A educação contra a barbárie

Anna Luiza Calixto, palestrante e escritora

 

Debruçar-se no processo transversal que versa entre a sociedade e o Estado para a desbarbarização dos sujeitos políticos traduz a intenção de Adorno quando aponta esta pauta enquanto a questão mais urgente da educação contemporânea. O filósofo alemão, em texto de caráter dialógico com o antropólogo americano Ernest Becker, pauta o impedimento da barbárie como a ordem prioritária para todo o pensamento educacional da primeira infância à especialização profissional, tendo em atenção o prisma de uma civilização que vive o seu apogeu tecnológico ao passo que convive com o que Adorno nomeia como um impulso de destruição – alcunha absolutamente pertinente para conceber a ideia de cultura de ódio – em seu tecido social primário, abrigando em seu seio um atraso civilizatório disforme que alimenta a aversão primitiva ao conteúdo básico da civilidade: a cidadania.
“Como eu poderia amar o bem se não odiasse o mal?” – as aspas atribuídas à August Strindberg, dramaturgo sueco, são empregadas no texto por Becker em meio à reflexão de que o combate à barbárie não pode se dar no plano hiperbólico de repressão a quaisquer moldes de agressão ou pensamento contrário à norma, pois não se trata do que ele nomeia como elogio à moderação pura. Ambos compreendem que não há qualquer indivíduo plenamente exímio da barbárie, visto que todos estão inseridos no dilema da culpabilidade do sistema e tudo passa a depender da reversão do curso de tais instintos da desgraça para o oposto da barbárie: a civilidade e a cidadania.
Puerilizar o conceito de barbárie é uma prática profundamente sintomática de uma política despreocupada com o avanço da reversão da cultura do ódio, pautando os indivíduos sociais que não se converteram em obedientes instrumentos da ordem vigente como propriamente bárbaros, ao passo que o poder em sua configuração formal veste a roupagem da essência mutilada das pessoas.
Mediante a pandemia do Covid-19 e seu necessário enfrentamento através de medidas de caráter social e sanitário, tal como o distanciamento entre as pessoas, a educação também perpassa um processo de reinvenção. Não raro, as redes educacionais mantém sua prioridade conteudista ainda que em períodos tão duro que, em um país dessemelhante como o nosso, acontuam as desigualdades e as violações de direitos.
O momento requer coragem para construir um novo desenho de educação que busque amenizar as desigualdades e promover vivências, ao passo que atua ao lado da rede de proteção para assegurar a proteção aos direitos elementares das crianças e adolescentes do território. Quem tem fome, não aprende. O rendimento não pode ter mais valor do que a integração da escola à comunidade local para compreender os espectros mais perversos da miséria e da violência. Se a educação está à distância, como fazer com que o direitos estejam por perto?

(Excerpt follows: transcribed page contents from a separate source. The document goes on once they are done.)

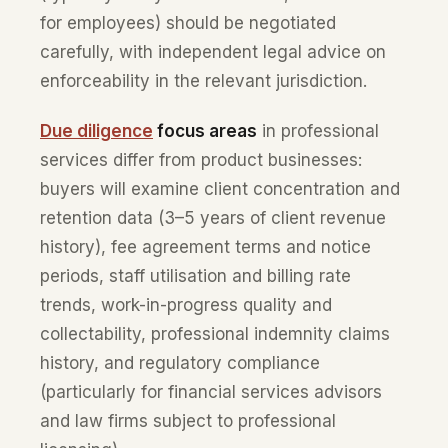
for employees) should be negotiated
carefully, with independent legal advice on
enforceability in the relevant jurisdiction.
Due diligence
focus areas
in professional
services differ from product businesses:
buyers will examine client concentration and
retention data (3–5 years of client revenue
history), fee agreement terms and notice
periods, staff utilisation and billing rate
trends, work-in-progress quality and
collectability, professional indemnity claims
history, and regulatory compliance
(particularly for financial services advisors
and law firms subject to professional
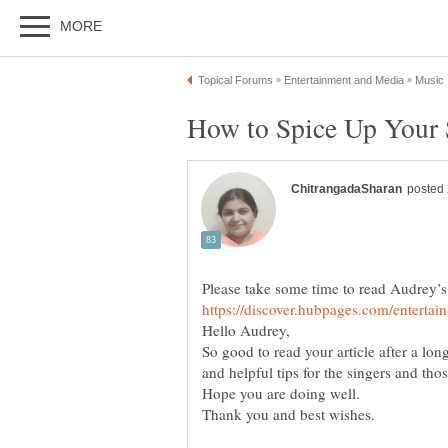
So good to read your article after a lo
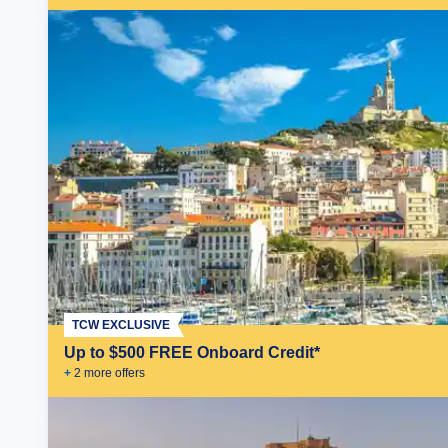
TCW EXCLUSIVE
Up to $500 FREE Onboard Credit*
+
2
more offer
s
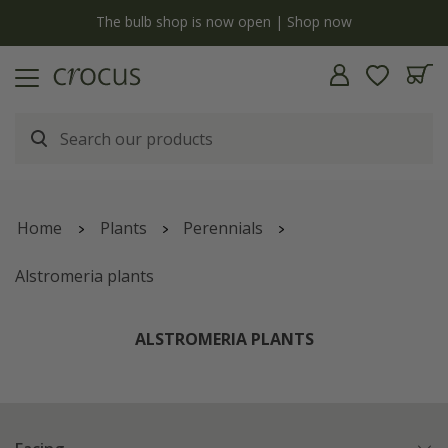
y
The bulb shop is now open | Shop now
Home
Plants
Perennials
Alstromeria plants
ALSTROMERIA PLANTS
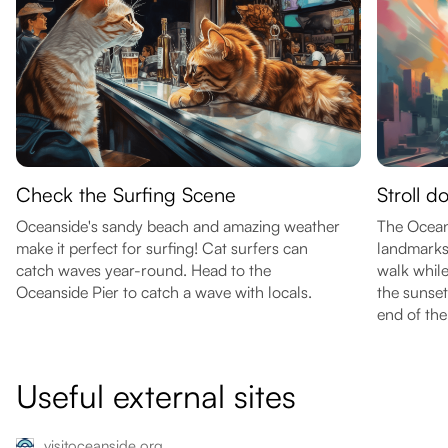
Check the Surfing Scene
Stroll d
Oceanside's sandy beach and amazing weather
The Oceans
make it perfect for surfing! Cat surfers can
landmarks 
catch waves year-round. Head to the
walk while
Oceanside Pier to catch a wave with locals.
the sunset
end of the 
Useful external sites
visitoceanside.org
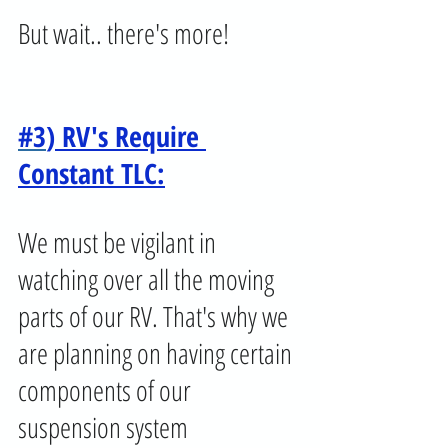
But wait.. there's more!
#3
) RV's Require 
Constant TLC:
We must be vigilant in 
watching over all the moving 
parts of our RV. That's why we 
are planning on having certain 
components of our 
suspension system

Pensar educação sem humanização é trabalhar a serviço da barbárie. A pandemia do Covid-19 desvelou os aspectos mais cruéis da competitividade, do necroliberalismo e da coisificação social ao patamar de optar pelo avanço econômico à preservação da vida. A educação é ferramenta imprescindível para transmover este fluxo cultural perverso no percurso histórico, considerando e adaptando-se às adversidades e seus moldes contextuais. Construir e formar cidadãos, e não notas e diplomas. Pensar a educação como democracia, liberdade e libertação das violências. Não há nada mais humano que isto. A educação como o próprio pensar.

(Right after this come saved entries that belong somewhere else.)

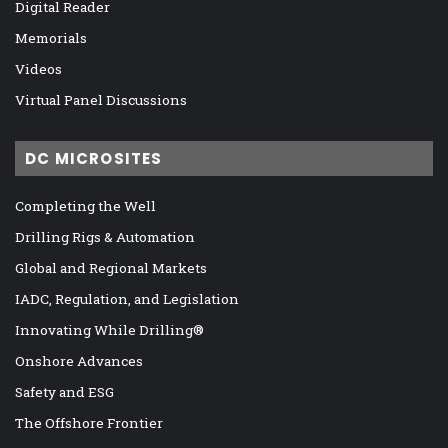
Digital Reader
Memorials
Videos
Virtual Panel Discussions
DC MICROSITES
Completing the Well
Drilling Rigs & Automation
Global and Regional Markets
IADC, Regulation, and Legislation
Innovating While Drilling®
Onshore Advances
Safety and ESG
The Offshore Frontier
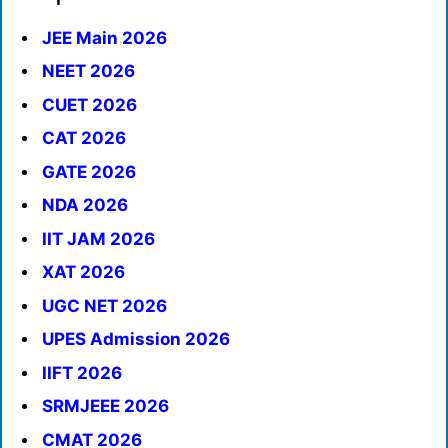
JEE Main 2026
NEET 2026
CUET 2026
CAT 2026
GATE 2026
NDA 2026
IIT JAM 2026
XAT 2026
UGC NET 2026
UPES Admission 2026
IIFT 2026
SRMJEEE 2026
CMAT 2026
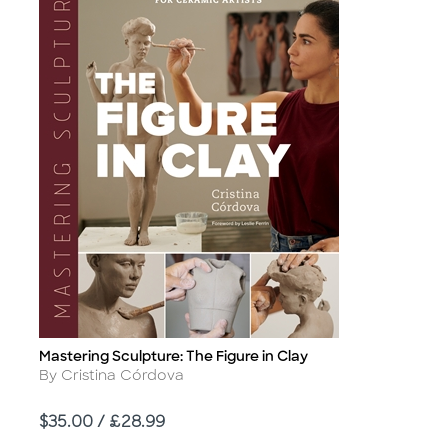
Mastering Sculpture: The Figure in Clay
Title
Author
By Cristina Córdova
Price
$35.00 / £28.99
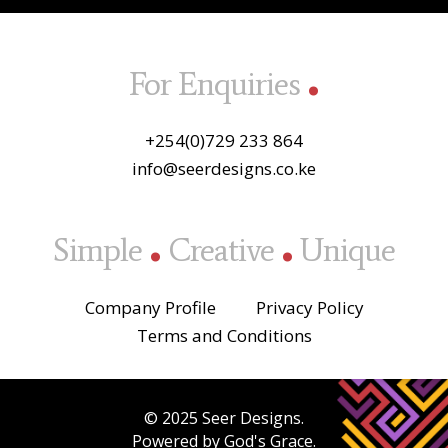
.
For Enquiries
+254(0)729 233 864
info@seerdesigns.co.ke
.
.
Simple
Creative
Unique
Company Profile
Privacy Policy
Terms and Conditions
© 2025 Seer Designs.
Powered by God's Grace.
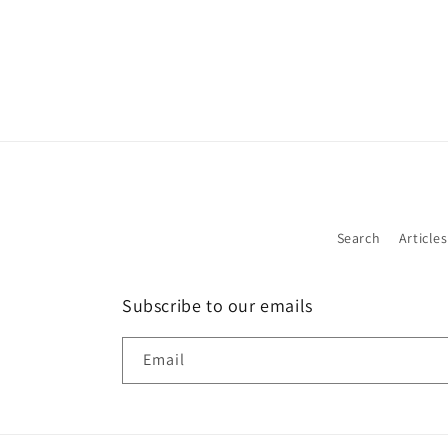
Search
Articles
Subscribe to our emails
Email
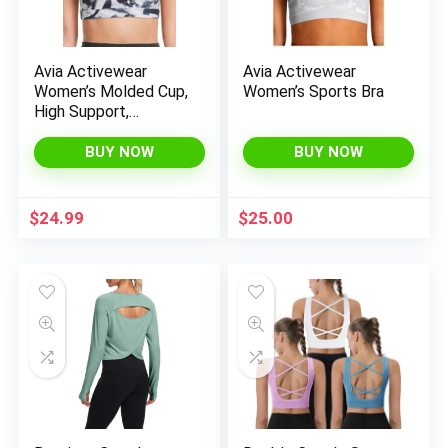
x
Avia Activewear
Avia Activewear
ce
ce
Women’s Molded Cup,
Women’s Sports Bra
High Support,
Racerback Sports Bra
BUY NOW
BUY NOW
$
24.99
$
25.00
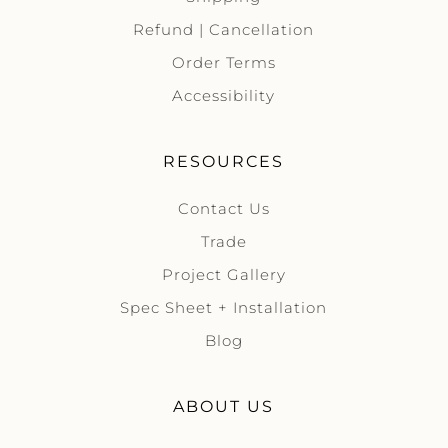
Refund | Cancellation
Order Terms
Accessibility
RESOURCES
Contact Us
Trade
Project Gallery
Spec Sheet + Installation
Blog
ABOUT US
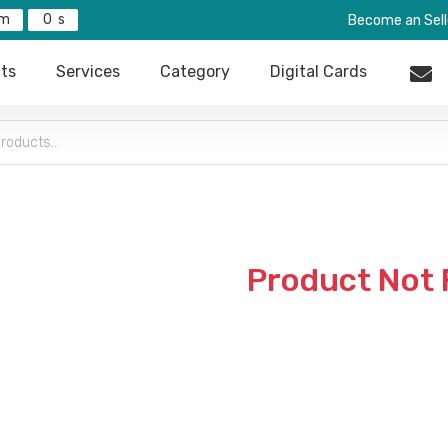
0
Become an Sell
ts
Services
Category
Digital Cards
Product Not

Plausível e necessário, poderia ser inferido que o fito deste estudo é a conversão dos indivíduos sociais em seres passivos e inofensivos, por assim dizer domesticados, o que seria uma conclusão equivocada. Tal apatia civil constitui, por si só, uma forma de barbárie, tendo em atenção que estes cidadãos cuja essência política está adoecida são os mesmos que contemplam o horror e se omitem no momento decisivo.
Pensar a educação contra a babárie aponta-nos a dicotomia da civilidade contemporânea, em que tal responsabilidade é uma quimera que não se encerra enquanto o último adolescente do campo não se envergonhe quando, por exemplo, (…) se comporta de modo brutal com uma moça, como acentua Adorno. A vergonha sobre a rudeza presente em nossos espectros culturais é imprescindível para a desbarbarização que buscamos, para uma educação humanizadora que se manifeste desde a primeira infância no reconhecimento e rejeição de todas as formas de brutalidade, em quaisquer proporções.
Para pensar a educação contra a barbárie não apenas como utopia – horizonte na direção do qual deve-se caminhar – mas enquanto projeto de nação, política pública e prática cultural, é mister que as estruturas dominantes dêem espaço às construções coletivas em que a brutalidade seja uma mancha no passado que nos envergonhe e a desbarbarização seja, ao passo que social e educacional, propriamente humana e presente.